World: How tax transparent is your company
24 June 2014
Posted by: Author: Rhea Wessel
Author: Rhea Wessel
Boardrooms around the world are now faced with calls for transparency from a growing chorus of stakeholders that includes governments, the media and non-governmental organizations.
These and other groups are asking for more insight and confidence regarding companies’ tax strategies and procedures, as well as questioning the quality of the data from the global operations of multinational companies. As a result, some companies are now considering how, and if, to reveal more about their approach to tax and their overall tax contribution to the economies where they operate.
Carmel Moore, a partner for our Tax Performance Advisory, says, "If companies choose to disclose more, the key is to provide useful information without giving away confidential business information or driving up costs.”
The push for greater tax transparency is expected to grow even stronger in the next years, given the unprecedented strain on government finances, indicates Theo Vermaelen, a professor of finance at the international graduate business school INSEAD.
"Governments are capitalizing on populist sentiment to collect more taxes from the rich, and the push for more transparency from companies is part of their efforts,” Vermaelen says. "But more disclosure does not necessarily translate to more tax fairness, and it is not always good for shareholder value.”

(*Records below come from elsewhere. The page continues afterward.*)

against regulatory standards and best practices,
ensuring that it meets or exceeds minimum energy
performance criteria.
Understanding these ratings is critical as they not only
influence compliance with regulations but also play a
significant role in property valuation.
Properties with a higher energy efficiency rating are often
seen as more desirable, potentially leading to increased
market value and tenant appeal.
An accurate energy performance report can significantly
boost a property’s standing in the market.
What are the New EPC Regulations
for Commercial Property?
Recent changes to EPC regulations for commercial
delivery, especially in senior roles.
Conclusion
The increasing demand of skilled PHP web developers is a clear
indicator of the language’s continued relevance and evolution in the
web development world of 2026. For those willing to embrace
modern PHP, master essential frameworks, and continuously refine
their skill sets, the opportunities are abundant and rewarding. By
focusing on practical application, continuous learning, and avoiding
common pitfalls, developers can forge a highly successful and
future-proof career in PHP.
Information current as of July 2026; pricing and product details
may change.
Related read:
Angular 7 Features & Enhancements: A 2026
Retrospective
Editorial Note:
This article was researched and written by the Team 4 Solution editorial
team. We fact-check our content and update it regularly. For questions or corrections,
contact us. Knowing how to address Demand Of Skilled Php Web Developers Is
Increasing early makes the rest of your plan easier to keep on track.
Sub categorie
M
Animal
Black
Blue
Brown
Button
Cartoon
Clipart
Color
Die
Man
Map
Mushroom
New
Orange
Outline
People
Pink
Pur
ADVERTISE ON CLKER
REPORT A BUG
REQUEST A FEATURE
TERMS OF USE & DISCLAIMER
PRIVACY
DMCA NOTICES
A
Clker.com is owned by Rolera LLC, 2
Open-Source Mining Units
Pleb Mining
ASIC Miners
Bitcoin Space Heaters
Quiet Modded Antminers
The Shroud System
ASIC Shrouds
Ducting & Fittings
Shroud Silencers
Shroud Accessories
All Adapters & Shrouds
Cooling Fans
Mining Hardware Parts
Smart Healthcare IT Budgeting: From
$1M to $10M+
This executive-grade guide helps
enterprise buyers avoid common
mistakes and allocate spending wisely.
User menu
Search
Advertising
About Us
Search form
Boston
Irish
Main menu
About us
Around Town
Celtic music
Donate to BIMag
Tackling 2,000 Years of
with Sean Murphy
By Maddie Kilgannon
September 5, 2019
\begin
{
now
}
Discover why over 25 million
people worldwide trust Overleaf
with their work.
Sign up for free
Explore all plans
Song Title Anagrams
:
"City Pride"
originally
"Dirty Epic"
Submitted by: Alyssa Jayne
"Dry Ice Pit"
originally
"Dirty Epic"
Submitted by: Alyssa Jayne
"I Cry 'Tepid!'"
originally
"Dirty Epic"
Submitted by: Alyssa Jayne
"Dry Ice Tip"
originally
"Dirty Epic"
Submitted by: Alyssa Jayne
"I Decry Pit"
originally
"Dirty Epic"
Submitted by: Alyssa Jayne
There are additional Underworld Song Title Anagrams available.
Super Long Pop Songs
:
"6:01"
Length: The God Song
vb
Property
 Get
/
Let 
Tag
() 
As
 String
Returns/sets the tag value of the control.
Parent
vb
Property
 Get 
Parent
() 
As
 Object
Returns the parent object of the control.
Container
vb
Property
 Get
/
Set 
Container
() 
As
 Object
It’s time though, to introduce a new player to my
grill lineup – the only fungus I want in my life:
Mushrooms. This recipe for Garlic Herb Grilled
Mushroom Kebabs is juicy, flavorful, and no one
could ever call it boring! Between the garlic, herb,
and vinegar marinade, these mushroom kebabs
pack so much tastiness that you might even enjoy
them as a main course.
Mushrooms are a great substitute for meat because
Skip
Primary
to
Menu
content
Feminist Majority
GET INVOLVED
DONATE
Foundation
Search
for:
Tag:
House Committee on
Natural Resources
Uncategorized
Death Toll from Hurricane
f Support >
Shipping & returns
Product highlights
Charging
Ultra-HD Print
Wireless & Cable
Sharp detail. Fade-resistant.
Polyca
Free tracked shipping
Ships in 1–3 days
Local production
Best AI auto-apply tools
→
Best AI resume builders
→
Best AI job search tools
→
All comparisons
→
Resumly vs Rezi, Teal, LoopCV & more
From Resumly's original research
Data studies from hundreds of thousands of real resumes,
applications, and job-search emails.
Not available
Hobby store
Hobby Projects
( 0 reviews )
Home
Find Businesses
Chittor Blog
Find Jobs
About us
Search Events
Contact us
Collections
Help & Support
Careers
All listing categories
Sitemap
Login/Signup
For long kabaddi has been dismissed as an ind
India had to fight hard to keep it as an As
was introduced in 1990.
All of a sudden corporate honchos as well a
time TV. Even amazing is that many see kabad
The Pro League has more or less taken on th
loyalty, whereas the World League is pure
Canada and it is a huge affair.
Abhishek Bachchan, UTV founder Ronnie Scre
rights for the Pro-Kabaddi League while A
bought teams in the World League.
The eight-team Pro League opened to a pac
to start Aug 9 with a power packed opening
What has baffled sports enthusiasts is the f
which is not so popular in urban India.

Even so, the public appears to have a growing expectation that companies could and should use sophisticated IT tools to make their accounts more transparent, for instance, in the same way they use IT to create transparency in the supply chain.
Moving forward, increasing pressure for transparency means companies can expect an even faster pace of change for the tax function within their organizations. Businesses will need to rethink tax policy and become more vigilant about internal compliance on a global scale. To do so, Moore considers that they will require a deeper understanding of their organization’s tax risk, as well as strong governance and risk management tools and processes.
"I expect to see continued calls for increased transparency,” Moore says. "And it’s inevitable that technology will be an enabler of transparency.”
GSK’s disclosure approach
Pharmaceutical company GlaxoSmithKline (GSK) voluntarily disclosed its tax strategy in its Corporate Responsibility Report 2012 with a page of explanation entitled "Our approach to tax.” The text commented on issues such as GSK’s transfer pricing strategy, its stance on tax havens and the company’s internal risk management processes.
Catherine Fursland, Head of Tax Rate Strategy, Management and Risk at GSK, says, "We wanted to find the right balance between providing an explanation of our tax policies and doing so in a succinct and understandable way.”
According to Moore, creating more tax transparency requires strategic and disciplined change management within an organization, since employees must collect and process data in new and consistent ways. It also depends on a more proactive and risk-focused tax function. Finally, companies need to encourage IT to work more closely with tax professionals and provide tax directors with sufficient resources.
"A company cannot provide transparency externally if it doesn’t have transparency internally,” says Moore
- In response to ever louder calls for more tax transparency, some companies are considering providing more tax information to stakeholders. Those companies that choose to do so may take a comprehensive approach that sums up the full public value of a company’s contribution to society.
- Strategies must be based on greater internal transparency of tax-related functions, achieved with improved business and IT processes, and keeping in mind the changing landscape of regulation. What are the implications of the automatic exchange of information between tax authorities on transfer pricing models and positions taken on permanent establishments?
- Companies should engage in the transparency debate on everything from Base Erosion and Profit Shifting (BEPS) to transfer pricing and data exchange.